12. Rembulan, Sang Naga

115 19 1
                                    

Aku terbangun saat mendengar sebuah dentuman keras dari luar kamarku. Saking kencangnya dentuman itu membuatku seketika terbangun dan membuka mata. Awalnya aku pikir hanya aku yang mendengar dentuman itu, tapi Kamal di ranjang sebrang juga terbangun. Kami berdua seketika bertatapan.

"Ada apa?"

Kamal menyibak selimut, dia lalu mengambil pedang di samping nakas. "Ada sesuatu yang telah terjadi."

Kami berdua makin yakin ada sesuatu yang telah terjadi saat mendengar gemercing baju besi Tentara Pertama dan sura tampak dari banyak orang. Dari dalam kamar aku dan Kamal juga mendengar sura teriak-teriakan dari banyak orang di luar. Teriakan-teriakan itu terdengar panik dan tergesa-gesa.

Aku segera bangkit dari ranjang dan berjalan ke arah jendela. Aku menyibak hordeng dan menatap keadaan di luar. Aku terkejut bukan main, di lur sana sudah terjadi pertempuran. Aku melihat cahaya biru yang membungkus tempat ini mulai hancur. Cahaya biru seperti gelembung itu mulai terlihat bolong-bolong, bersamaan dengan itu pasukan Baghra mulai masuk dan bertarung dengan tentara Keluarga Purnama.

"Perisai tempat ini telah hancur," ujar Kamal di sampingku.

Aku menggeleng tak percaya. "Bagaimana mungkin... Soraya bilang perisai ini tidak akan hancur."

"Naga-naga itu...." Kamal menunjuk dua naga yang terbang di langit malam. "Baghra akan segera masuk ke tempat ini."

Tempat setelah mengatakan itu aku melihat dua naga milik Baghra menyenburkan api yang meluluhlantakkan bala tentara Keluarga Purnama. Aku melihat pasukan yang terdiri dari Tentara Kedua berusaha menghentikan dua naga besar itu, namun pada akhirnya mereka semu mati dilahap api sang naga.
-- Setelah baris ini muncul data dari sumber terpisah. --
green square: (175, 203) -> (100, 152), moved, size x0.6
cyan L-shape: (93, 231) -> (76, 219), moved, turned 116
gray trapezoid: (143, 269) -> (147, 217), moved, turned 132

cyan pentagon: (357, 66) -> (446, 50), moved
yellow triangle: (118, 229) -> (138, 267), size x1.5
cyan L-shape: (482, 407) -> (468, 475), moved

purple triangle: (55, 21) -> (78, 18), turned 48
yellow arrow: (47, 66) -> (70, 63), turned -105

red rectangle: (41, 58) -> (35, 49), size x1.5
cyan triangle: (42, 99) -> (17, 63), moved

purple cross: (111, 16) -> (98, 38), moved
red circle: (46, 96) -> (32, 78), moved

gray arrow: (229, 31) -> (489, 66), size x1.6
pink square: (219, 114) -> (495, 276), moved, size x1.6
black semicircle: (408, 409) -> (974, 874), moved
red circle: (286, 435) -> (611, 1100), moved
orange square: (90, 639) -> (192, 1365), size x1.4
Aku membeku menatap pemandangan di depan, menatap api yang mulai menjalar ke seisi bangunan.

Aku dan Kamal kembali dikejutkan dengan sebuah dentuman keras yang terdengar berbarengan dengan terpentalnya pintu kamar kami. Di sana aku melihat Wulan datang bersama Arya dan Jaka. Wulan baru saja menggunakan sihir anginnya untuk mebobol pintu kami yang terkunci. Ketiganya menghampiri kami dengan wajah panik.

Aku baru saja akn bertanya, namun Wulan sudah lebih dulu menjelaskan. "Mereka berhasil masuk, tempat ini sudah tidak aman."
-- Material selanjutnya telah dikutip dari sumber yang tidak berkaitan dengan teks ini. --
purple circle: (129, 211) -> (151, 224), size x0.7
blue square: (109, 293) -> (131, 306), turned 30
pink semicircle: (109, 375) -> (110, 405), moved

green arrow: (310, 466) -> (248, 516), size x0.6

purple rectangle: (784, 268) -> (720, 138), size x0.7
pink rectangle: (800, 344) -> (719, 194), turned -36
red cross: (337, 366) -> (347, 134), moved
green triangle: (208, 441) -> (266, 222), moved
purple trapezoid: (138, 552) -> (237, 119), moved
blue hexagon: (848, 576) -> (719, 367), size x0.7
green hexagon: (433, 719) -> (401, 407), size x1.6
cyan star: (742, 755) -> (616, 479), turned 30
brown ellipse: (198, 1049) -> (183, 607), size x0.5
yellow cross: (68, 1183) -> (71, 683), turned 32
"Tapi Soraya bilang tidak akan ada yang bisa menembus perisai ini, bagaimana mungkin?" tanyaku.

Jaka menjelaskan, "Sang Malam, dia mengirim beberapa penyihir terkuatnya untuk membantu Baghra merebut bangunan ini. Mereka berhasil membuat perisai tempat ini rusak."

Kamal gantian bertanya, "Lalu di mana Soraya dan yang lain?"
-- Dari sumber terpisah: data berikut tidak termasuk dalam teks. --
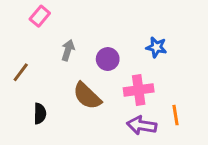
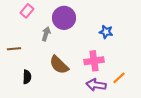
purple circle: (108, 59) -> (64, 18), moved, size x1.5
brown line: (21, 72) -> (14, 49), turned 48
orange line: (176, 115) -> (119, 78), turned 56

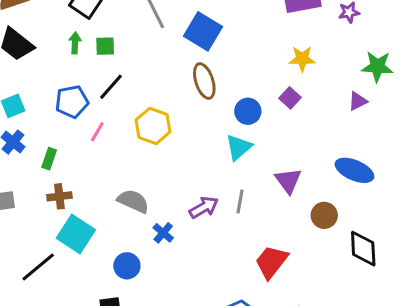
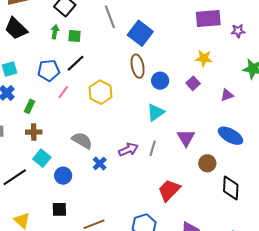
purple triangle: (358, 101) -> (227, 95), moved
blue circle: (248, 111) -> (160, 81), moved
cyan square: (76, 234) -> (42, 158), size x0.7
blue circle: (127, 266) -> (63, 176), moved

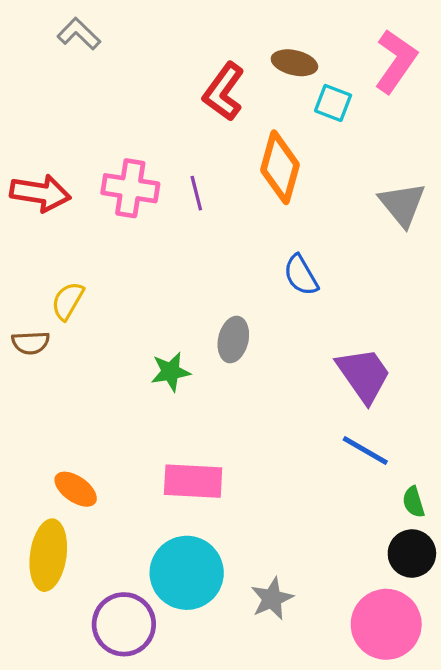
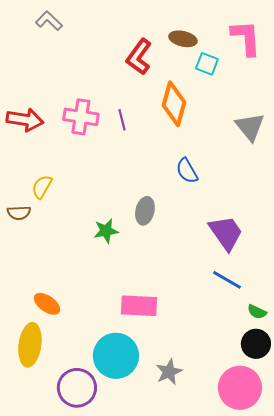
pink L-shape: (396, 61) -> (246, 38), turned -39
pink rectangle: (193, 481) -> (139, 306), moved
green semicircle: (414, 502) -> (257, 312), turned -48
"Dia dan saudara yang lain terjun ke lapangan untuk bertempur bersama para tentara," jawab Arya. "Soraya mengutus kami bertiga untuk membawa kalian pergi dari tempat, karena tempat ini sudah tidak aman. Khususnya untuk kamu, Elok."

"Kenapa aku?"

"Sang Malan mengutus penyihir-penyihir terkuatnya untuk membawamu. Pertempuran ini bukan semata-mata untuk merebutkan bangunan ini, namun juga untuk mengambilmu." Wulan menepuk bahuku. "Sang Malam mengincarmu, Elok. Dan kami tidak akan membiarkan kamu jatuh ke tangannya."

"Kenapa kalian begitu mementingkan aku?" Aku terus bertanya, merasa bingung dengan semua ini.

"Tidak ada waktu lagi untuk bertanya, Elok. Sekarang ayo ikuti aku," ujar Jaka.

Jaka keluar pertama, setelah Jaka keluar Arya menarik tanganku untuk mengikutinya. Di belakangku ada Kamal, dan di belakang Kamal ada Wulan yang berjaga. Saat keluar dari kamar aku dikejutkan dengan pemandangan yang aku lihat. Seisi bangunan nampak seperti kapal pecah, musuh berhasil masuk yang membuat pertempuran terjadi di dalam sini hingga menimbulkan kegaduhan.